#### EXERCISE GOAL:
Locate every line in the records below that contains the word "ikke", and copy each one.

#### RECORDED DATA:

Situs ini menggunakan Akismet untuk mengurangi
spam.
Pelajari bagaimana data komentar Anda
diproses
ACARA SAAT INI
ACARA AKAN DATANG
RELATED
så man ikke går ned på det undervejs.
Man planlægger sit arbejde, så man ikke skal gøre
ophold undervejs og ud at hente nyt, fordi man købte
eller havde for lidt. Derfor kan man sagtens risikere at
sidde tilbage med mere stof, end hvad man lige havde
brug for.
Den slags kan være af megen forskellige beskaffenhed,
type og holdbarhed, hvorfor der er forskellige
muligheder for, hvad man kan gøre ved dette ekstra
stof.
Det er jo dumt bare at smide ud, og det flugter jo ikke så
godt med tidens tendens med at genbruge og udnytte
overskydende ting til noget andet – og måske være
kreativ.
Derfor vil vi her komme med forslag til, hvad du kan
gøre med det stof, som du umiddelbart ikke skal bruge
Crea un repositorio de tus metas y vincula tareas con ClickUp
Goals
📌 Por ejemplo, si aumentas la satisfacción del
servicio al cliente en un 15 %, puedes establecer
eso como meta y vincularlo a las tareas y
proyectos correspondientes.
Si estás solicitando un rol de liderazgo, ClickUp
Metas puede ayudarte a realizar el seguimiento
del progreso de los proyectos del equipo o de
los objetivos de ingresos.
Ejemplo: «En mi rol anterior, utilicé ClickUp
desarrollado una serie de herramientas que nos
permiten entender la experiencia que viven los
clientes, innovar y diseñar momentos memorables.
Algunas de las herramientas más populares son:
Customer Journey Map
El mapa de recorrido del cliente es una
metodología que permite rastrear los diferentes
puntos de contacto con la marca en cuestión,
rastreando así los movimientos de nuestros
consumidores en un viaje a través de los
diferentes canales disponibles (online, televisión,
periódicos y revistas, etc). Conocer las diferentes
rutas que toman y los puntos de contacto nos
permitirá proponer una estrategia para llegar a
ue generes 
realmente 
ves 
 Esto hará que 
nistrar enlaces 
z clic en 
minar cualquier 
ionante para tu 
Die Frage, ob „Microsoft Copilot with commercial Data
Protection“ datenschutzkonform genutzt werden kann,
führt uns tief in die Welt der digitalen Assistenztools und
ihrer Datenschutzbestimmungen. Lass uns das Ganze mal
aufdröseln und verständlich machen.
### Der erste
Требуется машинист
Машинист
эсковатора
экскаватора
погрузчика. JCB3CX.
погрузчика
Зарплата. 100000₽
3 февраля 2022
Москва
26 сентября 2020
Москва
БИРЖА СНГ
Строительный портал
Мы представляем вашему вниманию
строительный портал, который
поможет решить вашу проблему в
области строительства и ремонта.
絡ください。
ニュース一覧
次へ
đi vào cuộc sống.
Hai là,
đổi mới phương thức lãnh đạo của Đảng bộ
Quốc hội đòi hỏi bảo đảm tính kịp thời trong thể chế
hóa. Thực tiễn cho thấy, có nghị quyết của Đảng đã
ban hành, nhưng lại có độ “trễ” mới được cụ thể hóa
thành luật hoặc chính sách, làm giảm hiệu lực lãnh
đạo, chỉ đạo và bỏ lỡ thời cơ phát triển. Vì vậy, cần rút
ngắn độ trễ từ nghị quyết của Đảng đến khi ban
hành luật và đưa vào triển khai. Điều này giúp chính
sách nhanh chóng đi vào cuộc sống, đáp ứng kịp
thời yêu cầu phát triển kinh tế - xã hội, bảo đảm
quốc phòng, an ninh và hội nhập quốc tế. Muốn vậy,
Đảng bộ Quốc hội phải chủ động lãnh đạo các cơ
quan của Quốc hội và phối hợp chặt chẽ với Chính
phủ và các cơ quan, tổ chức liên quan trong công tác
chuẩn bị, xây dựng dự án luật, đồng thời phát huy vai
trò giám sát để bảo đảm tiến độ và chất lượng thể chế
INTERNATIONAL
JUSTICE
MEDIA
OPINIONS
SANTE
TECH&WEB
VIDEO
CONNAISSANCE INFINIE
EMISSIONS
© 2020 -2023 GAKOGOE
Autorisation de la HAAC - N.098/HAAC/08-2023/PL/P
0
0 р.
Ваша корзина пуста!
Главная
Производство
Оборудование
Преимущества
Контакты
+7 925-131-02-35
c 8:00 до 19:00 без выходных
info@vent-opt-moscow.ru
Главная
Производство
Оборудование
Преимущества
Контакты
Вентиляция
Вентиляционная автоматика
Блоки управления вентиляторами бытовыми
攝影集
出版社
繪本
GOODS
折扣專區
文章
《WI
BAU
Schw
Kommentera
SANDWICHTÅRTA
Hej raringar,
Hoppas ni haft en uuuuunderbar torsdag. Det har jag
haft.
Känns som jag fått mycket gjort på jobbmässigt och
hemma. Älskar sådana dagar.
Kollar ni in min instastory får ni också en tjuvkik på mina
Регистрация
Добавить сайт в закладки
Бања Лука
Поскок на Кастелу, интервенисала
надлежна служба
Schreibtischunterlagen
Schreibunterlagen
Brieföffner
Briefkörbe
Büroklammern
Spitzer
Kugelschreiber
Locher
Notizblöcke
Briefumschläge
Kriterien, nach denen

#### ANSWER BELOW:
så man ikke går ned på det undervejs.
Man planlægger sit arbejde, så man ikke skal gøre
Det er jo dumt bare at smide ud, og det flugter jo ikke så
gøre med det stof, som du umiddelbart ikke skal bruge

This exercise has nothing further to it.